Leave out the pictures and copy everything else in the records exactly.

---------- PROVIDED DATA ----------

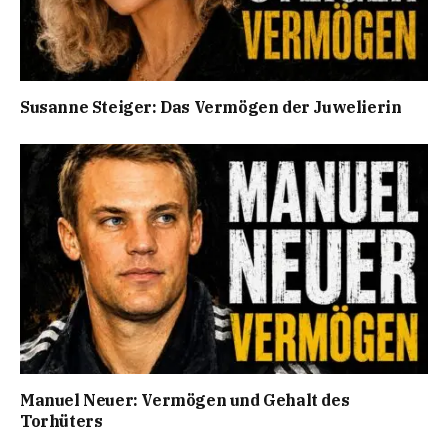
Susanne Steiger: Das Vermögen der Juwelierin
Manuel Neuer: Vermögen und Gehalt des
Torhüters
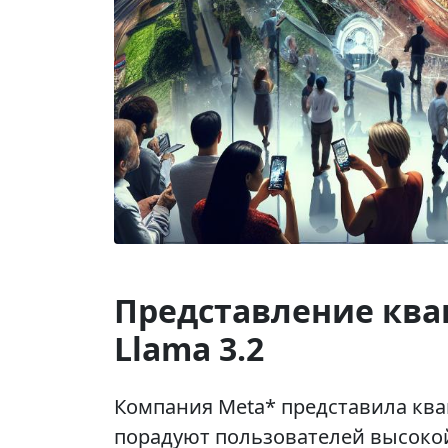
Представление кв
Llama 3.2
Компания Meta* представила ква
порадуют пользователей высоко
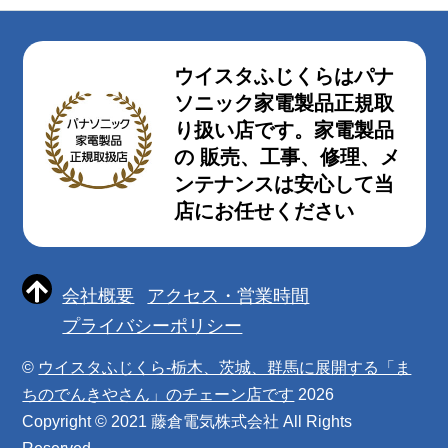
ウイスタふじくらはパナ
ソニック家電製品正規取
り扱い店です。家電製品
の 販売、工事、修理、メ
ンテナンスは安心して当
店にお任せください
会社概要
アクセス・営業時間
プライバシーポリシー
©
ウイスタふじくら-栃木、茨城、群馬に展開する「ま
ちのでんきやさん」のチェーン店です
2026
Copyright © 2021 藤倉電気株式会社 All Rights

----------

(ANSWER BOX)
Susanne Steiger: Das Vermögen der Juwelierin
Manuel Neuer: Vermögen und Gehalt des
Torhüters
Представление кв
Llama 3.2
Компания Meta* представила ква
порадуют пользователей высоко
ウイスタふじくらはパナ
ソニック家電製品正規取
り扱い店です。家電製品
の 販売、工事、修理、メ
ンテナンスは安心して当
店にお任せください
会社概要
アクセス・営業時間
プライバシーポリシー
©
ウイスタふじくら-栃木、茨城、群馬に展開する「ま
ちのでんきやさん」のチェーン店です
2026
Copyright © 2021 藤倉電気株式会社 All Rights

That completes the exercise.